Reproduce the entries verbatim; no pictures.

### Dataset content
>>>

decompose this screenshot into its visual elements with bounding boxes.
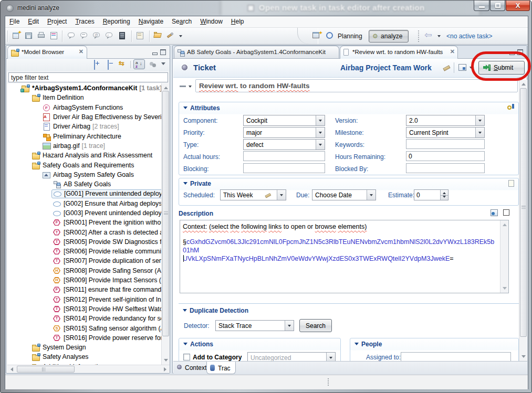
estimate-spinner[interactable]: 0	[414, 189, 448, 200]
description-link[interactable]: §cGxhdGZvcm06L3Jlc291cmNlL0FpcmJhZ1N5c3R…	[183, 238, 498, 263]
attributes-action-icon[interactable]	[507, 104, 514, 111]
back-navigation-icon[interactable]: ⇦	[424, 31, 435, 41]
private-section-header[interactable]: Private	[183, 180, 211, 187]
attr-field-component[interactable]: Cockpit	[243, 115, 325, 126]
filter-input[interactable]	[8, 72, 168, 82]
tree-item[interactable]: [G001] Prevent unintended deployment	[7, 189, 161, 198]
menu-edit[interactable]: Edit	[24, 16, 43, 28]
close-icon[interactable]: ✕	[450, 48, 455, 55]
sort-icon[interactable]: a z ↓	[133, 59, 145, 69]
tree-item[interactable]: H[SR009] Provide Impact Sensors (AS	[7, 275, 161, 285]
tree-item[interactable]: H[SR008] Provide Safing Sensor (ASIL	[7, 266, 161, 275]
editor-scrollbar[interactable]	[519, 80, 527, 361]
tree-item[interactable]: T[SR006] Provide reliable communicat	[7, 247, 161, 256]
grid-icon[interactable]	[458, 64, 466, 71]
tree-item[interactable]: T[SR007] Provide duplication of sensc	[7, 256, 161, 265]
notes-icon[interactable]	[508, 180, 514, 187]
edit-pencil-icon[interactable]	[442, 63, 450, 71]
tree-item[interactable]: AirbagSystem Functions	[7, 103, 161, 112]
minimize-view-icon[interactable]	[151, 49, 158, 55]
tree-item[interactable]: AB Safety Goals	[7, 179, 161, 189]
toolbar-dropdown-icon[interactable]	[178, 31, 188, 41]
tree-item[interactable]: *AirbagSystem1.4ConformanceKit[1 task]	[7, 83, 161, 93]
active-task-indicator[interactable]: <no active task>	[446, 33, 492, 40]
description-textarea[interactable]: Context: (select the following links to …	[180, 220, 509, 293]
mention-icon[interactable]: @	[92, 31, 103, 41]
page-tab-context[interactable]: Context	[174, 362, 206, 374]
assigned-to-field[interactable]	[401, 352, 511, 361]
attr-field-hoursremaining[interactable]: 0	[406, 151, 485, 161]
tree-item[interactable]: System Design	[7, 343, 161, 352]
description-scrollbar[interactable]	[500, 220, 508, 293]
menu-traces[interactable]: Traces	[71, 16, 98, 28]
save-icon[interactable]	[24, 31, 35, 41]
link-with-editor-icon[interactable]: ⇆	[119, 59, 124, 67]
editor-tab-ab-safety-goals[interactable]: AB Safety Goals - AirbagSystem1.4Conform…	[174, 46, 339, 59]
minimize-button[interactable]	[474, 1, 489, 11]
search-comment-icon[interactable]: ⌕	[105, 31, 116, 41]
tree-item[interactable]: T[SR002] After a crash is detected and	[7, 227, 161, 237]
open-folder-icon[interactable]	[153, 31, 164, 41]
menu-help[interactable]: Help	[227, 16, 248, 28]
collapse-all-icon[interactable]	[108, 60, 109, 70]
attr-field-version[interactable]: 2.0	[406, 115, 485, 126]
tree-item[interactable]: T[SR012] Prevent self-iginition of Init	[7, 295, 161, 304]
people-section-header[interactable]: People	[354, 341, 382, 348]
analyze-perspective-button[interactable]: ⚙ analyze	[369, 30, 409, 43]
tree-item[interactable]: T[SR005] Provide SW Diagnostics for	[7, 237, 161, 247]
model-tree[interactable]: *AirbagSystem1.4ConformanceKit[1 task]It…	[7, 83, 161, 365]
report-icon[interactable]	[49, 31, 60, 41]
summary-menu-icon[interactable]	[180, 86, 186, 87]
add-to-category-checkbox[interactable]	[183, 354, 190, 360]
detector-combo[interactable]: Stack Trace	[215, 320, 294, 331]
tree-item[interactable]: [G003] Prevent unintended deployme	[7, 208, 161, 218]
new-comment-icon[interactable]	[67, 31, 78, 41]
open-perspective-icon[interactable]: ✦	[312, 31, 322, 41]
expand-all-icon[interactable]	[94, 60, 95, 70]
tree-item[interactable]: airbag.gif[1 trace]	[7, 141, 161, 151]
menu-navigate[interactable]: Navigate	[134, 16, 168, 28]
comments-icon[interactable]	[80, 31, 90, 41]
tree-horizontal-scrollbar[interactable]	[7, 365, 170, 373]
summary-field[interactable]: Review wrt. to random HW-faults	[195, 79, 518, 92]
tree-item[interactable]: T[SR013] Provide HW Selftest Watchd	[7, 304, 161, 314]
preview-icon[interactable]	[491, 209, 498, 216]
close-button[interactable]: X	[506, 1, 530, 11]
tree-item[interactable]: F[SR011] esnure that fire command is	[7, 285, 161, 294]
tree-item[interactable]: Hazard Analysis and Risk Assessment	[7, 151, 161, 160]
menu-reporting[interactable]: Reporting	[99, 16, 134, 28]
attr-field-milestone[interactable]: Current Sprint	[406, 127, 485, 138]
tree-item[interactable]: Item Definition	[7, 93, 161, 102]
model-browser-tab[interactable]: *Model Browser ✕	[7, 46, 87, 59]
attributes-section-header[interactable]: Attributes	[183, 104, 220, 112]
tree-item[interactable]: F[SR001] Prevent the ignition without	[7, 218, 161, 227]
scheduled-combo[interactable]: This Week	[220, 189, 286, 200]
attr-field-blocking[interactable]	[243, 163, 325, 173]
brush-icon[interactable]	[166, 31, 176, 41]
category-combo[interactable]: Uncategorized	[247, 352, 336, 361]
page-tab-trac[interactable]: Trac	[206, 362, 236, 374]
restore-button[interactable]	[490, 1, 505, 11]
due-combo[interactable]: Choose Date	[312, 189, 376, 200]
menu-search[interactable]: Search	[168, 16, 196, 28]
print-icon[interactable]	[37, 31, 47, 41]
tree-item[interactable]: S[SR015] Safing sensor algorithm (AS	[7, 323, 161, 333]
description-section-header[interactable]: Description	[179, 210, 213, 217]
attr-field-type[interactable]: defect	[243, 139, 325, 150]
tree-item[interactable]: Driver Airbag[2 traces]	[7, 122, 161, 131]
menu-project[interactable]: Project	[43, 16, 71, 28]
search-button[interactable]: Search	[299, 319, 332, 332]
attr-field-blockedby[interactable]	[406, 163, 485, 173]
tree-item[interactable]: Preliminary Architecture	[7, 131, 161, 141]
tree-item[interactable]: [G002] Ensure that Airbag deploys in	[7, 199, 161, 208]
planning-label[interactable]: Planning	[338, 33, 362, 40]
tree-item[interactable]: Safety Goals and Requirements	[7, 160, 161, 169]
maximize-view-icon[interactable]	[160, 49, 166, 55]
new-icon[interactable]: ✦	[12, 31, 22, 41]
back-dropdown-icon[interactable]	[436, 31, 446, 41]
menu-window[interactable]: Window	[196, 16, 227, 28]
menu-file[interactable]: File	[5, 16, 24, 28]
attr-field-actualhours[interactable]	[243, 151, 325, 161]
attr-field-priority[interactable]: major	[243, 127, 325, 138]
attr-field-keywords[interactable]	[406, 139, 485, 149]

<<<

### Response to the exercise
decompose this screenshot into its visual elements with bounding boxes.
estimate-spinner[interactable]: 0	[414, 189, 448, 200]
description-link[interactable]: §cGxhdGZvcm06L3Jlc291cmNlL0FpcmJhZ1N5c3R…	[183, 238, 498, 263]
attributes-action-icon[interactable]	[507, 104, 514, 111]
back-navigation-icon[interactable]: ⇦	[424, 31, 435, 41]
private-section-header[interactable]: Private	[183, 180, 211, 187]
attr-field-component[interactable]: Cockpit	[243, 115, 325, 126]
filter-input[interactable]	[8, 72, 168, 82]
tree-item[interactable]: [G001] Prevent unintended deployment	[7, 189, 161, 198]
menu-edit[interactable]: Edit	[24, 16, 43, 28]
close-icon[interactable]: ✕	[450, 48, 455, 55]
sort-icon[interactable]: a z ↓	[133, 59, 145, 69]
tree-item[interactable]: H[SR009] Provide Impact Sensors (AS	[7, 275, 161, 285]
tree-item[interactable]: H[SR008] Provide Safing Sensor (ASIL	[7, 266, 161, 275]
editor-scrollbar[interactable]	[519, 80, 527, 361]
tree-item[interactable]: T[SR006] Provide reliable communicat	[7, 247, 161, 256]
grid-icon[interactable]	[458, 64, 466, 71]
tree-item[interactable]: T[SR007] Provide duplication of sensc	[7, 256, 161, 265]
notes-icon[interactable]	[508, 180, 514, 187]
edit-pencil-icon[interactable]	[442, 63, 450, 71]
tree-item[interactable]: AirbagSystem Functions	[7, 103, 161, 112]
minimize-view-icon[interactable]	[151, 49, 158, 55]
tree-item[interactable]: AB Safety Goals	[7, 179, 161, 189]
toolbar-dropdown-icon[interactable]	[178, 31, 188, 41]
tree-item[interactable]: *AirbagSystem1.4ConformanceKit[1 task]	[7, 83, 161, 93]
active-task-indicator[interactable]: <no active task>	[446, 33, 492, 40]
description-textarea[interactable]: Context: (select the following links to …	[180, 220, 509, 293]
mention-icon[interactable]: @	[92, 31, 103, 41]
page-tab-context[interactable]: Context	[174, 362, 206, 374]
assigned-to-field[interactable]	[401, 352, 511, 361]
attr-field-hoursremaining[interactable]: 0	[406, 151, 485, 161]
tree-item[interactable]: System Design	[7, 343, 161, 352]
description-scrollbar[interactable]	[500, 220, 508, 293]
menu-traces[interactable]: Traces	[71, 16, 98, 28]
save-icon[interactable]	[24, 31, 35, 41]
link-with-editor-icon[interactable]: ⇆	[119, 59, 124, 67]
editor-tab-ab-safety-goals[interactable]: AB Safety Goals - AirbagSystem1.4Conform…	[174, 46, 339, 59]
minimize-button[interactable]	[474, 1, 489, 11]
search-comment-icon[interactable]: ⌕	[105, 31, 116, 41]
tree-item[interactable]: T[SR002] After a crash is detected and	[7, 227, 161, 237]
open-folder-icon[interactable]	[153, 31, 164, 41]
menu-help[interactable]: Help	[227, 16, 248, 28]
collapse-all-icon[interactable]	[108, 60, 109, 70]
attr-field-version[interactable]: 2.0	[406, 115, 485, 126]
tree-item[interactable]: T[SR012] Prevent self-iginition of Init	[7, 295, 161, 304]
people-section-header[interactable]: People	[354, 341, 382, 348]
analyze-perspective-button[interactable]: ⚙ analyze	[369, 30, 409, 43]
tree-item[interactable]: T[SR005] Provide SW Diagnostics for	[7, 237, 161, 247]
model-tree[interactable]: *AirbagSystem1.4ConformanceKit[1 task]It…	[7, 83, 161, 365]
report-icon[interactable]	[49, 31, 60, 41]
summary-menu-icon[interactable]	[180, 86, 186, 87]
add-to-category-checkbox[interactable]	[183, 354, 190, 360]
detector-combo[interactable]: Stack Trace	[215, 320, 294, 331]
tree-item[interactable]: [G003] Prevent unintended deployme	[7, 208, 161, 218]
new-comment-icon[interactable]	[67, 31, 78, 41]
open-perspective-icon[interactable]: ✦	[312, 31, 322, 41]
expand-all-icon[interactable]	[94, 60, 95, 70]
tree-item[interactable]: airbag.gif[1 trace]	[7, 141, 161, 151]
menu-navigate[interactable]: Navigate	[134, 16, 168, 28]
comments-icon[interactable]	[80, 31, 90, 41]
tree-horizontal-scrollbar[interactable]	[7, 365, 170, 373]
summary-field[interactable]: Review wrt. to random HW-faults	[195, 79, 518, 92]
tree-item[interactable]: T[SR013] Provide HW Selftest Watchd	[7, 304, 161, 314]
preview-icon[interactable]	[491, 209, 498, 216]
close-button[interactable]: X	[506, 1, 530, 11]
tree-item[interactable]: F[SR011] esnure that fire command is	[7, 285, 161, 294]
tree-item[interactable]: Hazard Analysis and Risk Assessment	[7, 151, 161, 160]
menu-reporting[interactable]: Reporting	[99, 16, 134, 28]
attr-field-milestone[interactable]: Current Sprint	[406, 127, 485, 138]
tree-item[interactable]: Item Definition	[7, 93, 161, 102]
model-browser-tab[interactable]: *Model Browser ✕	[7, 46, 87, 59]
attributes-section-header[interactable]: Attributes	[183, 104, 220, 112]
tree-item[interactable]: F[SR001] Prevent the ignition without	[7, 218, 161, 227]
scheduled-combo[interactable]: This Week	[220, 189, 286, 200]
attr-field-blocking[interactable]	[243, 163, 325, 173]
brush-icon[interactable]	[166, 31, 176, 41]
category-combo[interactable]: Uncategorized	[247, 352, 336, 361]
page-tab-trac[interactable]: Trac	[206, 362, 236, 374]
restore-button[interactable]	[490, 1, 505, 11]
due-combo[interactable]: Choose Date	[312, 189, 376, 200]
menu-search[interactable]: Search	[168, 16, 196, 28]
print-icon[interactable]	[37, 31, 47, 41]
tree-item[interactable]: S[SR015] Safing sensor algorithm (AS	[7, 323, 161, 333]
description-section-header[interactable]: Description	[179, 210, 213, 217]
attr-field-type[interactable]: defect	[243, 139, 325, 150]
tree-item[interactable]: Driver Airbag[2 traces]	[7, 122, 161, 131]
menu-project[interactable]: Project	[43, 16, 71, 28]
search-button[interactable]: Search	[299, 319, 332, 332]
attr-field-blockedby[interactable]	[406, 163, 485, 173]
tree-item[interactable]: Preliminary Architecture	[7, 131, 161, 141]
tree-item[interactable]: [G002] Ensure that Airbag deploys in	[7, 199, 161, 208]
planning-label[interactable]: Planning	[338, 33, 362, 40]
tree-item[interactable]: Safety Goals and Requirements	[7, 160, 161, 169]
maximize-view-icon[interactable]	[160, 49, 166, 55]
new-icon[interactable]: ✦	[12, 31, 22, 41]
back-dropdown-icon[interactable]	[436, 31, 446, 41]
menu-window[interactable]: Window	[196, 16, 227, 28]
menu-file[interactable]: File	[5, 16, 24, 28]
attr-field-actualhours[interactable]	[243, 151, 325, 161]
attr-field-priority[interactable]: major	[243, 127, 325, 138]
attr-field-keywords[interactable]	[406, 139, 485, 149]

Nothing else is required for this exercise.